● **PROBLEM DESCRIPTION**
Report the number of lines below in which the word "ilgo" occurs. Nothing else is needed.

● **DATA FOR THIS TASK**

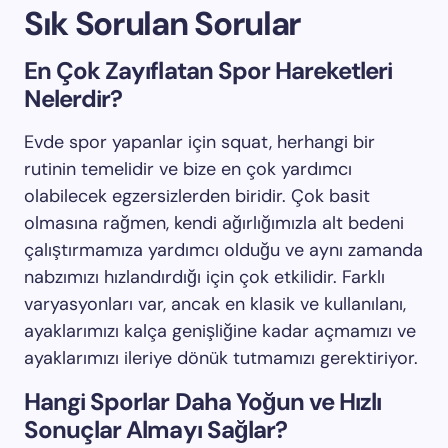
Sık Sorulan Sorular
En Çok Zayıflatan Spor Hareketleri
Nelerdir?
Evde spor yapanlar için squat, herhangi bir
rutinin temelidir ve bize en çok yardımcı
olabilecek egzersizlerden biridir. Çok basit
olmasına rağmen, kendi ağırlığımızla alt bedeni
çalıştırmamıza yardımcı olduğu ve aynı zamanda
nabzımızı hızlandırdığı için çok etkilidir. Farklı
varyasyonları var, ancak en klasik ve kullanılanı,
ayaklarımızı kalça genişliğine kadar açmamızı ve
ayaklarımızı ileriye dönük tutmamızı gerektiriyor.
Hangi Sporlar Daha Yoğun ve Hızlı
Sonuçlar Almayı Sağlar?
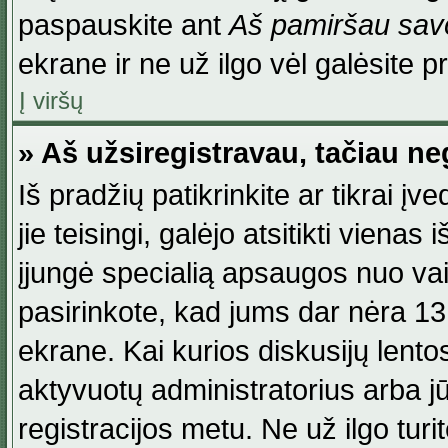
paspauskite ant
Aš pamiršau savo
ekrane ir ne už ilgo vėl galėsite pri
Į viršų
» Aš užsiregistravau, tačiau neg
Iš pradžių patikrinkite ar tikrai įv
jie teisingi, galėjo atsitikti viena
įjungė specialią apsaugos nuo va
pasirinkote, kad jums dar nėra 13
ekrane. Kai kurios diskusijų lentos
aktyvuotų administratorius arba jū
registracijos metu. Ne už ilgo turi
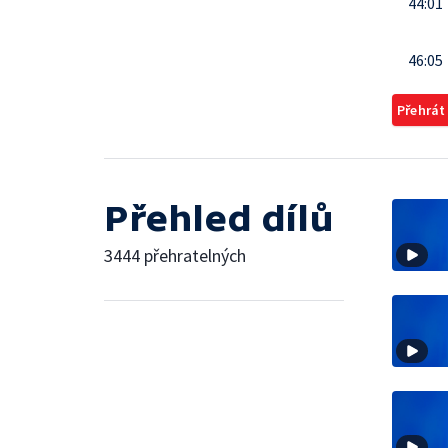
44:01
46:05
Přehrát
Přehled dílů
3444 přehratelných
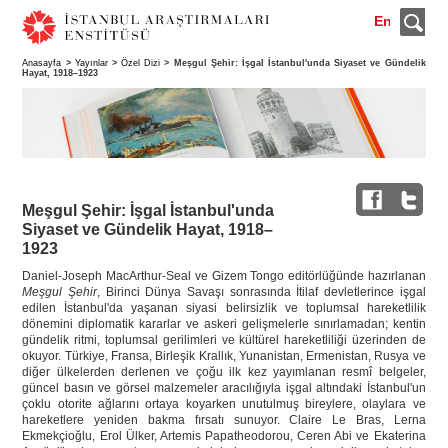
En
Anasayfa
>
Yayınlar
>
Özel Dizi
> Meşgul Şehir: İşgal İstanbul'unda Siyaset ve Gündelik
Hayat, 1918–1923
Meşgul Şehir: İşgal İstanbul'unda
Siyaset ve Gündelik Hayat, 1918–
1923
Daniel-Joseph MacArthur-Seal ve Gizem Tongo editörlüğünde hazırlanan
Meşgul Şehir
, Birinci Dünya Savaşı sonrasında İtilaf devletlerince işgal
edilen İstanbul'da yaşanan siyasi belirsizlik ve toplumsal hareketlilik
dönemini diplomatik kararlar ve askeri gelişmelerle sınırlamadan; kentin
gündelik ritmi, toplumsal gerilimleri ve kültürel hareketliliği üzerinden de
okuyor. Türkiye, Fransa, Birleşik Krallık, Yunanistan, Ermenistan, Rusya ve
diğer ülkelerden derlenen ve çoğu ilk kez yayımlanan resmî belgeler,
güncel basın ve görsel malzemeler aracılığıyla işgal altındaki İstanbul'un
çoklu otorite ağlarını ortaya koyarken unutulmuş bireylere, olaylara ve
hareketlere yeniden bakma fırsatı sunuyor. Claire Le Bras, Lerna
Ekmekçioğlu, Erol Ülker, Artemis Papatheodorou, Ceren Abi ve Ekaterina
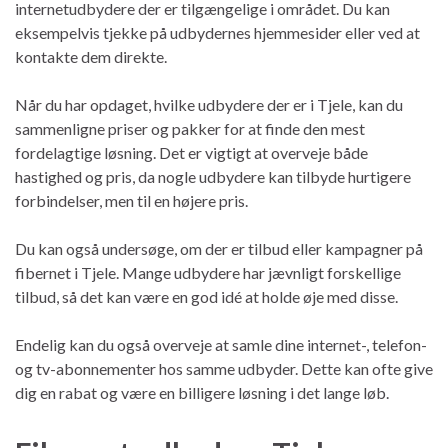
internetudbydere der er tilgængelige i området. Du kan
eksempelvis tjekke på udbydernes hjemmesider eller ved at
kontakte dem direkte.
Når du har opdaget, hvilke udbydere der er i Tjele, kan du
sammenligne priser og pakker for at finde den mest
fordelagtige løsning. Det er vigtigt at overveje både
hastighed og pris, da nogle udbydere kan tilbyde hurtigere
forbindelser, men til en højere pris.
Du kan også undersøge, om der er tilbud eller kampagner på
fibernet i Tjele. Mange udbydere har jævnligt forskellige
tilbud, så det kan være en god idé at holde øje med disse.
Endelig kan du også overveje at samle dine internet-, telefon-
og tv-abonnementer hos samme udbyder. Dette kan ofte give
dig en rabat og være en billigere løsning i det lange løb.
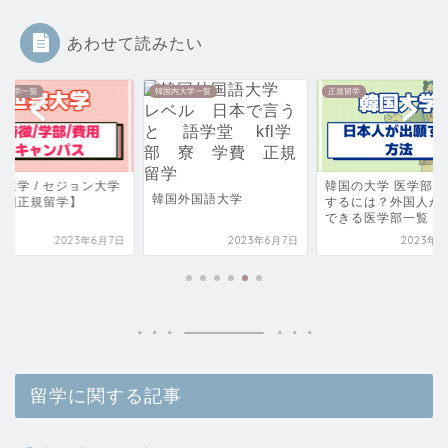
あわせて読みたい
内大学一覧
韓国内大学一覧
正規留学
宗大学 / セジョン大学
韓国の大学 医学部に
韓国外国語大学
韓国正規留学】
するには？外国人が
できる医学部一覧
2023年6月7日
2023年6月7日
2023年6
留学に関する記事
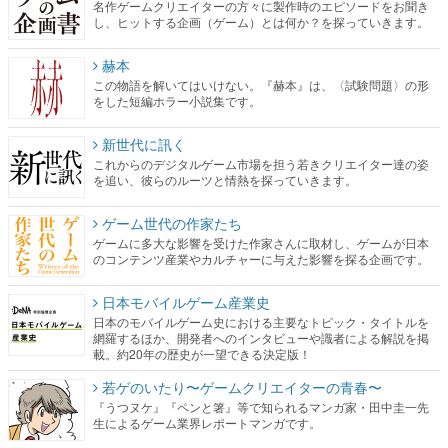
名作ゲームクリエイターの方々に製作時のエピソードをお聞き
し、ヒットする企画（ゲーム）とは何か？を探っていきます。
赫本
この物語を解いてはいけない。『赫本』は、〈試験問題〉の形
をした短編ホラー小説集です。
新世代に訊く
これからのデジタルゲーム市場を担う若きクリエイター達の姿
を追い、彼らのルーツと情熱を探っていきます。
ゲーム世代の作家たち
ゲームに多大な影響を受けた作家さんに取材し、ゲームが日本
のコンテンツ産業やカルチャーに与えた影響を探る企画です。
日本モバイルゲーム産業史
日本のモバイルゲーム史における主要なトピック・タイトルを
網羅するほか、開発者へのインタビューや識者による解説を掲
載。約20年の歴史が一望できる決定版！
若ゲのいたり〜ゲームクリエイターの青春〜
『うつヌケ』『ペンと箸』等で知られるマンガ家・田中圭一先
生によるゲーム業界レポートマンガです。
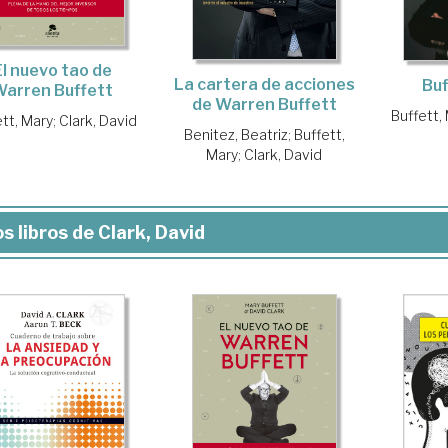
El nuevo tao de
La cartera de acciones
Buf
Warren Buffett
de Warren Buffett
Buffett,
ett, Mary
;
Clark, David
Benitez, Beatriz
;
Buffett,
Mary
;
Clark, David
s libros de Clark, David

● **TASK SOLUTION**
2